Many of the cases brought before the SCOTUS are in the early stages. They are emergency petitions by one of the parties asking the justices to block a lower court’s ruling while the case is still making its way through the legal system. These cases, which are decided without oral arguments or a written and signed opinion, are known as the shadow docket.
Sometimes, these cases have major consequences. For example, the court recently refused to issue an emergency order blocking an Illinois gun law. The unsigned decision by the justices means the state will be allowed to enforce the legislation even though advocacy groups believe it violates the Second Amendment.
During former President Donald Trump’s administration, critics accused the conservative court of using the shadow docket more often to allow some of his most controversial policies to proceed.

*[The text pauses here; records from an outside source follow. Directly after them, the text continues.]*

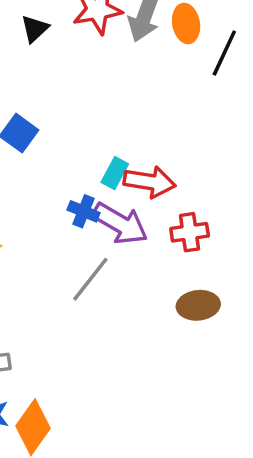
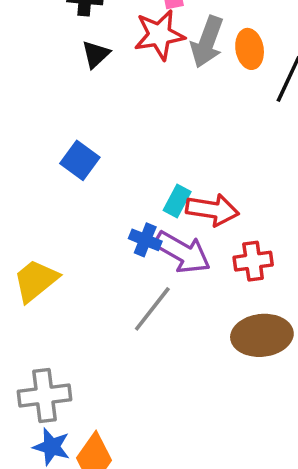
brown ellipse: (198, 305) -> (262, 335), size x1.4

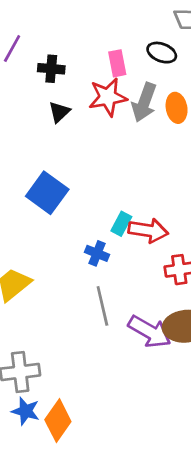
blue square: (80, 160) -> (47, 193), size x1.4
purple arrow: (182, 252) -> (150, 332), moved
gray line: (152, 309) -> (102, 306), turned -51

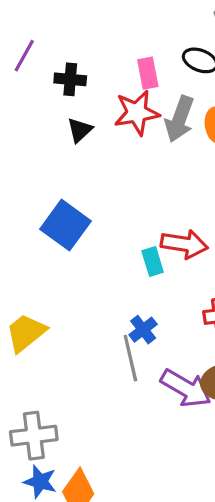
cyan rectangle: (121, 224) -> (153, 261), turned -45
red arrow: (148, 230) -> (184, 244), moved
blue cross: (97, 253) -> (143, 330), moved, turned 30

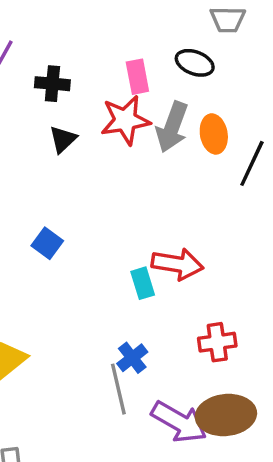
blue square: (65, 225) -> (47, 243), size x0.6

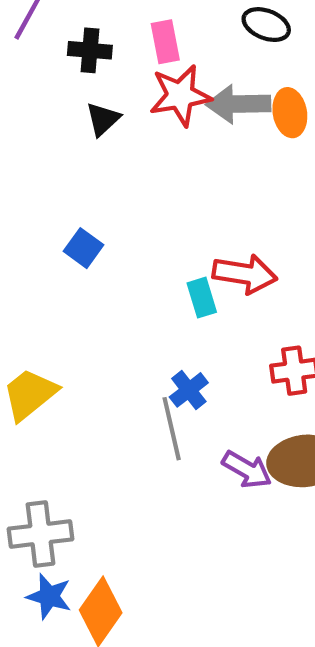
pink rectangle: (137, 77) -> (165, 42), moved
gray arrow: (172, 127) -> (238, 104), turned 69
purple arrow: (179, 422) -> (247, 470), size x0.7

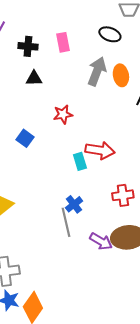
red star: (180, 95) -> (63, 114), moved, size x0.7
gray arrow: (238, 104) -> (97, 71), turned 112
black triangle: (103, 119) -> (34, 78), turned 42

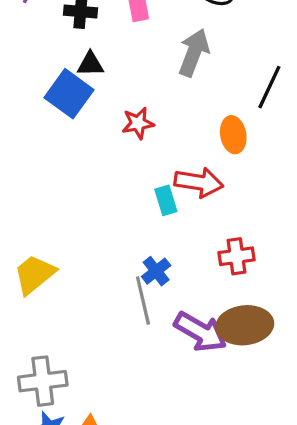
orange ellipse: (121, 75) -> (233, 135), moved
blue square: (25, 138) -> (69, 94), moved, size x1.6
purple arrow: (101, 241) -> (200, 332), size x1.4

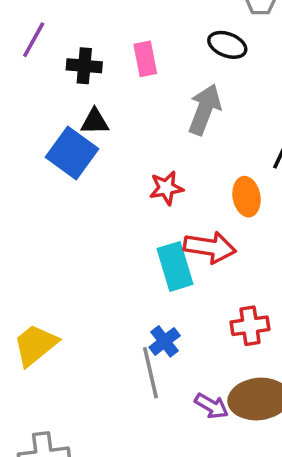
red star: (138, 123) -> (166, 188), moved
cyan rectangle: (166, 200) -> (175, 266), size x1.5
purple arrow: (200, 332) -> (212, 406), size x0.6

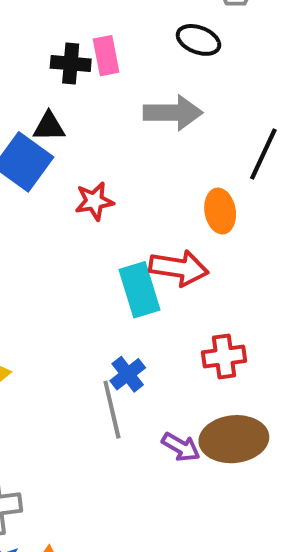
black cross: (84, 66) -> (71, 64), moved
gray arrow: (205, 109) -> (173, 113), turned 69
red star: (166, 188) -> (94, 201), moved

Professor Stephen Vladeck, from the University of Texas Law School, wrote a book called “The Shadow Docket,” accusing the court of issuing many of the rulings without opinions attached in the middle of the night.
In his book, Vladeck claims the court didn’t just issue temporary orders; he alleged they changed election laws, religious protections, immigration policy, and others. And none of those shadow docket decisions included legal justifications. One of those decisions related to abortion rights. Months before the justices overturned Roe v. Wade, they allowed the Texas six-week termination ban to remain in place.
After the abortion ruling, Supreme Court Justice Samuel Alito spoke out about the criticism the court was facing. He said “journalists and some political figures” coined the term shadow docket in order to insinuate it was “sneaky and dangerous,” but he said it’s “very misleading.” He said the term is being used to “intimidate the court” or try to “damage it as an independent institution.”